Two Generations of XCOM: Gollop and Solomon on This Year's Remake

In case you wanted to read what Julian Gollop thought of XCOM: Enemy Unknown, the remake of "his" X-COM: UFO Defense, or wanted to see the reactions of Jake Solomon, lead designer on the 2012 title, you might be interested in reading this feature from Eurogamer.

Here's a quote from it:
"I think Firaxis has done a great job," Julian Gollop told me. The legendary designer of X-Com and Laser Squad has recently settled jumped ship from Ubisoft to work solo on remaking his 1985 design Chaos from his bedroom in Bulgaria, but the new XCOM has taken a good chunk of his time. "The game is addictive and absorbing, not to mention quite challenging on the classic difficulty setting." Given that the original X-Com was infamously unsentimental about mowing down the player's squaddies by the Skyranger-full, that's some remarkable praise.

Prior to the release of the new game, many X-Com fans howled at the decision to develop XCOM for both PC and console, unlike the original and Firaxis's flagpole franchise Civilization.
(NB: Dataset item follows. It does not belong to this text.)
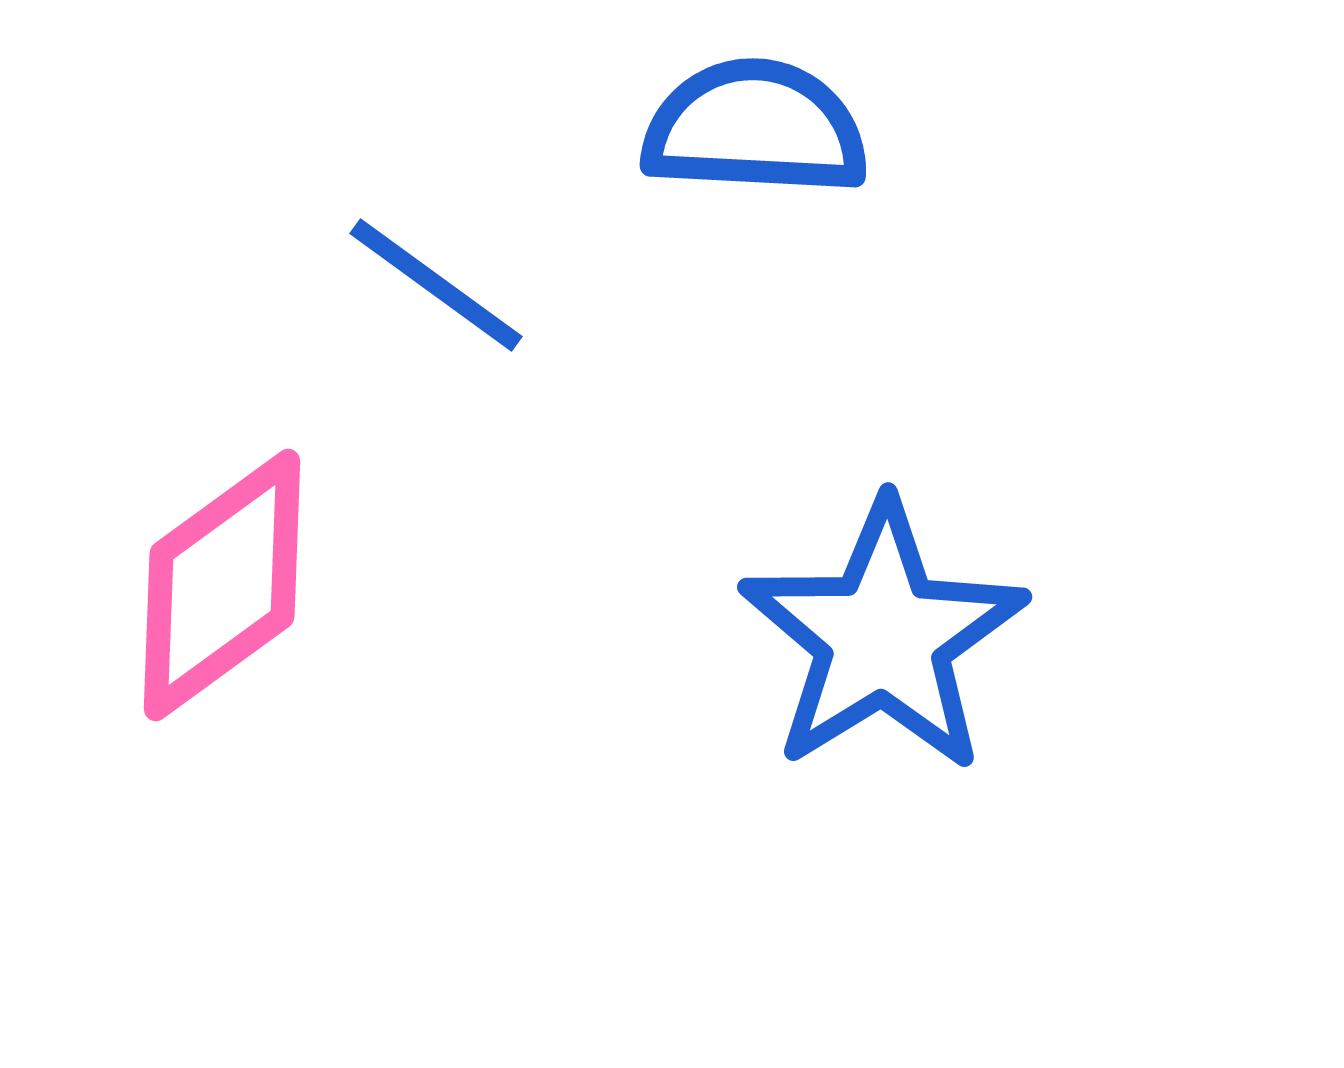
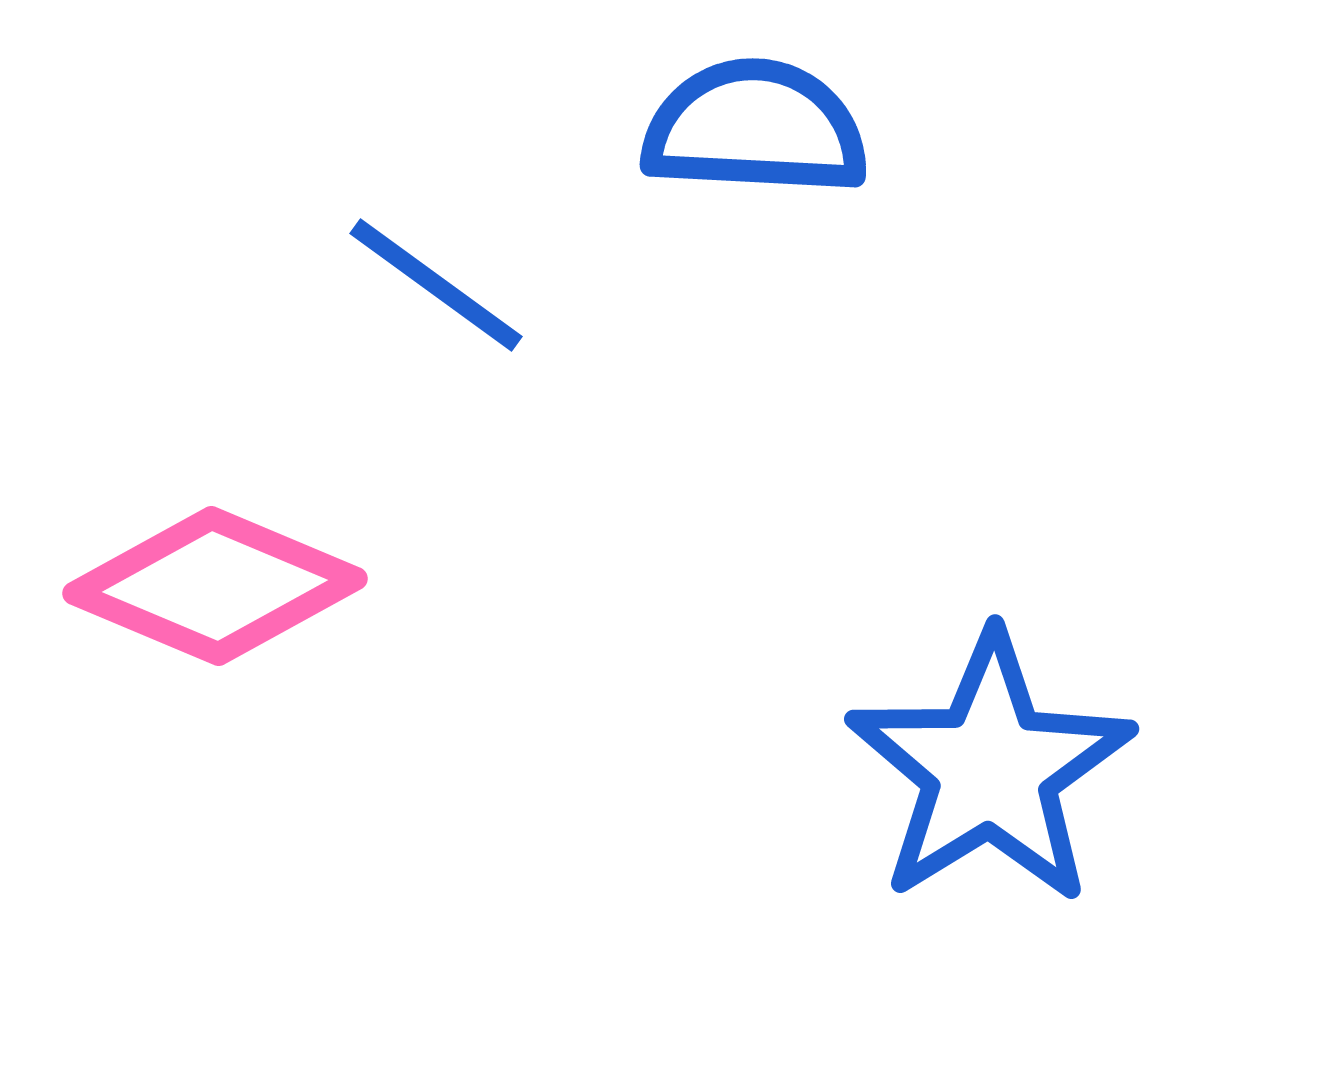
pink diamond: moved 7 px left, 1 px down; rotated 59 degrees clockwise
blue star: moved 107 px right, 132 px down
And while this new XCOM is decidedly more streamlined than the 90s-era source material, Gollop sees nothing wrong with the nips and tucks. "Most of their decisions have been pretty sensible, and they have made a very console-friendly game. Overall I think they have preserved the essence of the original X-Com."

Not all of the streamlining meets with Gollop's approval, however. "One small disappointment is that the positions of events and bases in the world view have no relevance at all," Gollop said, comparing the new game's single-base approach to the original's player-driven expansion of bases around the world. "I often get the feeling that some things are just too deliberately contrived. The three simultaneous abduction sites [of which the player can only respond to one] being the worst offender.